Currently, in America, people are on the streets questioning the very foundation of that system and whether it is actually worth saving. The far-left wing of the Democratic Party is asking the same thing — is it time to completely remake the system? Overwhelmingly the protests have been peaceful (which is the ideal and according to scholars like Erica Chenoweth, ultimately a hell of a lot more successful), but I think it’s also important to acknowledge the legitimacy, the rage, the fear, and the trauma that spurs more violent forms of protest and property damage. The razing of a police station after the police murdered an innocent man can be argued as proportional — property can be rebuilt as funded by taxpayers, but a life stolen is lost forever.
Systems of power and oppression are often parasitic to something more fundamental: powerful actors within those dominating systems irrevocably wrap themselves in the flag, for example. They will insist that to question it is to question other values, peoples, and histories. But it’s more complicated than that. America should be proud of its role in crushing fascism and the Nazis in World War II, while also being ashamed that black American soldiers were lynched for walking with pride upon returning home from the war. Systemic ideals like checks and balances between the governing houses and the rule of law can be lauded for their intention, even if the result included the perpetuation of Jim Crow laws in the South for most of the 20th century, and a de facto or new Jim Crow system through mass incarceration of black Americans.
Anyway. Something has to change. America as a concept and as a country will not collapse if state and local police are held to a higher account. It is not unpatriotic to do everything in your power to destroy the gerrymandered voting system that perpetuates white supremacy in elected offices and violence against black Americans in their policies.
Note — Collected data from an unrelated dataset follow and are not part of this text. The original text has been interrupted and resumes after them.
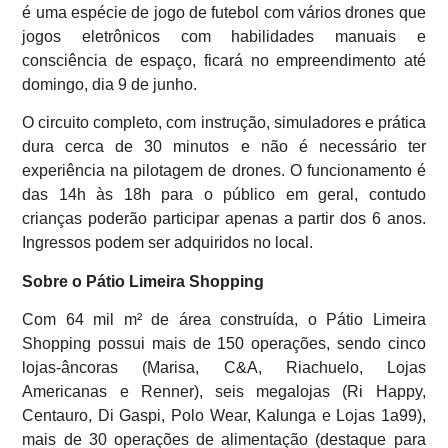
é uma espécie de jogo de futebol com vários drones que
jogos eletrônicos com habilidades manuais e
consciência de espaço, ficará no empreendimento até
domingo, dia 9 de junho.
O circuito completo, com instrução, simuladores e prática
dura cerca de 30 minutos e não é necessário ter
experiência na pilotagem de drones. O funcionamento é
das 14h às 18h para o público em geral, contudo
crianças poderão participar apenas a partir dos 6 anos.
Ingressos podem ser adquiridos no local.
Sobre o Pátio Limeira Shopping
Com 64 mil m² de área construída, o Pátio Limeira
Shopping possui mais de 150 operações, sendo cinco
lojas-âncoras (Marisa, C&A, Riachuelo, Lojas
Americanas e Renner), seis megalojas (Ri Happy,
Centauro, Di Gaspi, Polo Wear, Kalunga e Lojas 1a99),
mais de 30 operações de alimentação (destaque para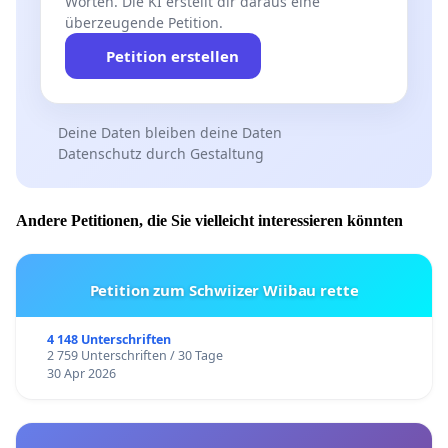
Worten. Die KI erstellt dir daraus eine
überzeugende Petition.
Petition erstellen
Deine Daten bleiben deine Daten
Datenschutz durch Gestaltung
Andere Petitionen, die Sie vielleicht interessieren könnten
Petition zum Schwiizer Wiibau rette
4 148 Unterschriften
2 759 Unterschriften / 30 Tage
30 Apr 2026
And it is absolutely reasonable to insist that black lives matter more than the property, prosperity, and power built through the centuries-long perpetuation and continuous reinvention of a racist caste system.
I got curious about this while reading of Robert Joseph Pershing Foster’s military service in Germany before and after World War II in The Warmth of Other Suns. His experience sounded like something that was all too common, and unfortunately, it was. This article does a good job of reviewing the contribution of black Americans in the war against fascism, and the reality that many white American soldiers brought the norms and expectations of a Jim Crow America with them in their dealings with their fellow soldiers.
It’s worth giving this article a read. I didn’t know a fair bit of this history, and while much of it wasn’t surprising, some of the ways that race and class played into cold war posturing was quite new. Finally, I found this quote summed things up effectively:
“Despite their treatment by white American service members, a number of black troops expressed their preference for life in Germany compared with back home. The percentage of black G.I.s extending their tours of duty in Germany was three times that of white G.I.s.”